Je restai là, hébété par ce dont j’avais été le témoin : la destruction sans sommation d’un appareil civil par un chasseur de dernière génération non identifié. Voilà qui remettait sérieusement en cause ma retraite au calme et coupé des vicissitudes du monde.

Je remontai doucement vers la maison et vidai d’une traite la bouteille déjà bien entamée. Que penser de tout cela ?

Par acquit de conscience, je saisis mon portable pour vérifier s’il y avait du réseau afin de prévenir les autorités. Bien entendu, ce n’était pas le cas. Toutefois, dès que je le reposai, je me dis que ce n’était peut-être pas une aussi bonne idée que cela. Il s’agissait manifestement d’une opération qui avait nécessité du matériel qui devait coûter quelques centaines de millions de dollars3. Ce n’était donc certainement pas le fait de quelques trafiquants. Et si ç’avait été une mission officielle, comment alors expliquer l’absence de marquage sur l’appareil. Tout ça ne sentait pas bon.
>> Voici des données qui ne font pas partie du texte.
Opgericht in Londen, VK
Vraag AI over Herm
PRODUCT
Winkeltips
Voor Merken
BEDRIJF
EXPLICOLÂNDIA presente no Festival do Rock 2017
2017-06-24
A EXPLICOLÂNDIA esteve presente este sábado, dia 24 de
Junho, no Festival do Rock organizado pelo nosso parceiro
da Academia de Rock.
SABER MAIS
M’en mêler aurait pu avoir des conséquences plus que désagréables, ce que je ne souhaitais pour rien au monde.

Je décidai donc de faire le mort — sans jeu de mots — et de reprendre, dès le lendemain, le chemin de la côte afin de me réapprovisionner et de rentrer en France. J’avais hâte de retrouver un port fréquenté par des gens, somme toute, plus civilisés que je ne le pensais.
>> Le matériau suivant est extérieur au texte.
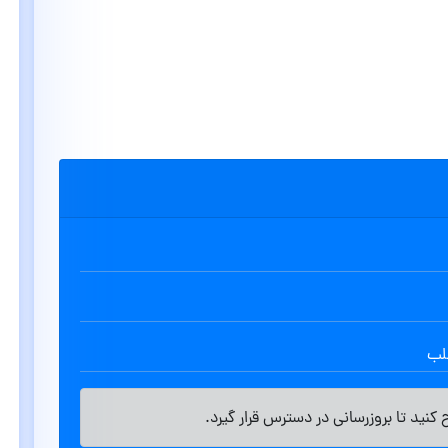
طلب
کنید تا بروزرسانی در دسترس قرار گیرد.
Je me glissai donc dans mon duvet sans rallumer quelque lumière que ce soit.

Mais le sommeil ne venait pas et tout cela tournait encore et encore dans ma tête.
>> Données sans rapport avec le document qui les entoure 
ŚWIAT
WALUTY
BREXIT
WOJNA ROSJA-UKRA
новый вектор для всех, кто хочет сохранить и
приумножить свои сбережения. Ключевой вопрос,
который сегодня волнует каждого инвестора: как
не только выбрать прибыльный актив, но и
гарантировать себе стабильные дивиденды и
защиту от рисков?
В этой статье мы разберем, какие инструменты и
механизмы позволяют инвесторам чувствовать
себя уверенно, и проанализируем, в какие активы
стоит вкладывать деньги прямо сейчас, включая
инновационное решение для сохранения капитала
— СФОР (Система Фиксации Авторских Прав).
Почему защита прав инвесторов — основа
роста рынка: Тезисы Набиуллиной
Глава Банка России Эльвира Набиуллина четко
C’est alors que je pris une décision pour laquelle j’aurai dû opter bien avant : celle de quitter cette île le plus vite possible. Si les responsables de cet attentat choisissaient de revenir patrouiller pour vérifier en plein jour la situation, il valait mieux pour moi que je ne traîne pas par ici. Je me levai d’un bond, étonnamment lucide et dispos. Je commençai à regrouper mes affaires et à les transporter sur le bateau. Je ne suis pas un skipper hors pair et l’idée de prendre la mer de nuit ne m’enchantait guère, mais j’étais certain qu’il fallait que je mette le plus de distance possible entre moi et cet endroit avant le lever du jour. Aussi vite que je le pus, je chargeai le bateau. Puis, remontant à la cahute, j’essayai d’effacer au mieux les traces de mon passage. Grand cinéphile devant l’éternel, j’essayai d’appliquer les recettes vues au cinéma. Je n’étais pas sûr de mon efficacité, surtout dans la pénombre, mais je fis du mieux que je pus et, quelques dizaines de minutes plus tard, je m’apprêtais à hisser les voiles et à mettre cap au sud. Je n’allumai, bien entendu, aucun de mes feux de positions et croisai les doigts pour ne pas tomber sur un cargo ou un bateau de pêche. Heureusement, cette région de l’Atlantique n’était pas sur des routes maritimes fréquentées, mais tout de même…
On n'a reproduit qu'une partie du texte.